Entries taken from a collection
━━━
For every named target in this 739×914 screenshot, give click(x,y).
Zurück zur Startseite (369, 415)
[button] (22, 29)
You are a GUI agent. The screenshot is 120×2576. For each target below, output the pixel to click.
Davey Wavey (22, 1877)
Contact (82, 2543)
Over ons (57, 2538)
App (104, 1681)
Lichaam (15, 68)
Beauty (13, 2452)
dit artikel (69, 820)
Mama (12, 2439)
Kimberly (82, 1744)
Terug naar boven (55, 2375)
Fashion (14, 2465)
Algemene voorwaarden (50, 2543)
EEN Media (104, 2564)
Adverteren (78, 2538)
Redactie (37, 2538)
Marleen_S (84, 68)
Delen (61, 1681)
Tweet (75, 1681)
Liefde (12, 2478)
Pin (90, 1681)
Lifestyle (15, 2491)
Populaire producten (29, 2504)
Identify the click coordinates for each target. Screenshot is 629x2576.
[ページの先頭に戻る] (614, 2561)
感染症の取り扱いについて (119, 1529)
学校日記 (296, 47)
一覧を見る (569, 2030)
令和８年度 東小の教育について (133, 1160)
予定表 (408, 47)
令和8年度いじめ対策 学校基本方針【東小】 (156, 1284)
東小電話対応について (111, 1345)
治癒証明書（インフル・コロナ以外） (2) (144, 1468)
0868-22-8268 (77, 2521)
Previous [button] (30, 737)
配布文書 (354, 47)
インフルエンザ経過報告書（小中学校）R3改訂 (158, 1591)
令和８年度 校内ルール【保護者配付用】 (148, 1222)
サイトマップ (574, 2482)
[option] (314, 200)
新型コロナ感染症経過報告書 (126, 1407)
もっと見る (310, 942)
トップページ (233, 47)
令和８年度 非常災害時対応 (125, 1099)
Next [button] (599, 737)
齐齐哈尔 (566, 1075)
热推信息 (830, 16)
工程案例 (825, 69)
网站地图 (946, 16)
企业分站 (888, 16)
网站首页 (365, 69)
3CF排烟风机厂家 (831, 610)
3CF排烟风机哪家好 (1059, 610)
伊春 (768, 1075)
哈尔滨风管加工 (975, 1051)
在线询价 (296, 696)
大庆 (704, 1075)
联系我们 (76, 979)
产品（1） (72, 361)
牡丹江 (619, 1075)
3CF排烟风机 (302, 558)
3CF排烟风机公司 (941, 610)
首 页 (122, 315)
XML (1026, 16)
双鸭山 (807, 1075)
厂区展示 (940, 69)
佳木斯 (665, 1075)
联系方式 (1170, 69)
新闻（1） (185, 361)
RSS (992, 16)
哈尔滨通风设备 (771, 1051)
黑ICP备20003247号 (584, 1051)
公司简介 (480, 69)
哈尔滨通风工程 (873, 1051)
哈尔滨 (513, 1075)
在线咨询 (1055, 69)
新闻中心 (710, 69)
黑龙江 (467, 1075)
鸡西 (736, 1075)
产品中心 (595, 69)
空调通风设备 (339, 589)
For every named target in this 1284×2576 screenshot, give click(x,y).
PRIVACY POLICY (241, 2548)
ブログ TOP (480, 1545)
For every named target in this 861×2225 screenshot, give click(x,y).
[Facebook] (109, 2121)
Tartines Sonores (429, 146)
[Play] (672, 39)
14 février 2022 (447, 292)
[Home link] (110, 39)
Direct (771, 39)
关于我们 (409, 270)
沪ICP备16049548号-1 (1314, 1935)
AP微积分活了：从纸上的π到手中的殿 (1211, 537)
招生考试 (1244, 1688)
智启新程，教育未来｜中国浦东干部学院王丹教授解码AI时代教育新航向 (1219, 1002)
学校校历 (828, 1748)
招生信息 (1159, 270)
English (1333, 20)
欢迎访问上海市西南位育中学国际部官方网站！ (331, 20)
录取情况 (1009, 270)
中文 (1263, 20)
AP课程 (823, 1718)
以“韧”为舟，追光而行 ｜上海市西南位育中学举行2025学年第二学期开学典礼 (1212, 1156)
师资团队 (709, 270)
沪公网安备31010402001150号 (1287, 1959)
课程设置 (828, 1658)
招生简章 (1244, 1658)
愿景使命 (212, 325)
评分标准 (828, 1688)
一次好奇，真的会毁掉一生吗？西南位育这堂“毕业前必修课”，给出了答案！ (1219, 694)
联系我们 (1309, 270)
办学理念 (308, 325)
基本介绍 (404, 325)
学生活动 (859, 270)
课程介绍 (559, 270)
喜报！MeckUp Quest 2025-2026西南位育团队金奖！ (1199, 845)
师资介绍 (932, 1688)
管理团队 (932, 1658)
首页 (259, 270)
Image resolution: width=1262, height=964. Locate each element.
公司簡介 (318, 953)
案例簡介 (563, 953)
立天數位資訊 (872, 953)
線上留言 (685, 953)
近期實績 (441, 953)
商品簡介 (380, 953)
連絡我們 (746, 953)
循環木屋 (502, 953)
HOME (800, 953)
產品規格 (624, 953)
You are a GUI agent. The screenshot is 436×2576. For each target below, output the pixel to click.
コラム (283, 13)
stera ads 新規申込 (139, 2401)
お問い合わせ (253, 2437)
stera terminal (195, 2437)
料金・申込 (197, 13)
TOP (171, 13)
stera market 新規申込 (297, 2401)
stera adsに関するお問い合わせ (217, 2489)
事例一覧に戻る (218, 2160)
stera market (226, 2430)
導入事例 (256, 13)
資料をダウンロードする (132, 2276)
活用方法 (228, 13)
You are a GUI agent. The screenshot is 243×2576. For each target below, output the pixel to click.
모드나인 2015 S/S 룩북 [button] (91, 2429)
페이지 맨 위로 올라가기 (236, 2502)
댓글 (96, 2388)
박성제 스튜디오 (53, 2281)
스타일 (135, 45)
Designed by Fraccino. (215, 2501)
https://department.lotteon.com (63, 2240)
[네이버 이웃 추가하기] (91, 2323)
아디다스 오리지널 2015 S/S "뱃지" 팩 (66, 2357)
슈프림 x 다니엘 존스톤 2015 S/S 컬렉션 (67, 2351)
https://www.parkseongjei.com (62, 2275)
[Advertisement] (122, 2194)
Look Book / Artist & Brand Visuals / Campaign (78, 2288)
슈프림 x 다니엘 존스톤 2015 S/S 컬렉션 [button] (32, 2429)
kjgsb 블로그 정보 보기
━━━
» TASK TO COMPLETE
The entries above hold a line with "新闻中心 (710, 69)" and a later line with "Direct (771, 39)". Write out exactly those lines and all lines between, nothing more.

» OUTPUT FOR THIS TASK
新闻中心 (710, 69)
黑龙江 (467, 1075)
鸡西 (736, 1075)
产品中心 (595, 69)
空调通风设备 (339, 589)
For every named target in this 1284×2576 screenshot, give click(x,y).
PRIVACY POLICY (241, 2548)
ブログ TOP (480, 1545)
For every named target in this 861×2225 screenshot, give click(x,y).
[Facebook] (109, 2121)
Tartines Sonores (429, 146)
[Play] (672, 39)
14 février 2022 (447, 292)
[Home link] (110, 39)
Direct (771, 39)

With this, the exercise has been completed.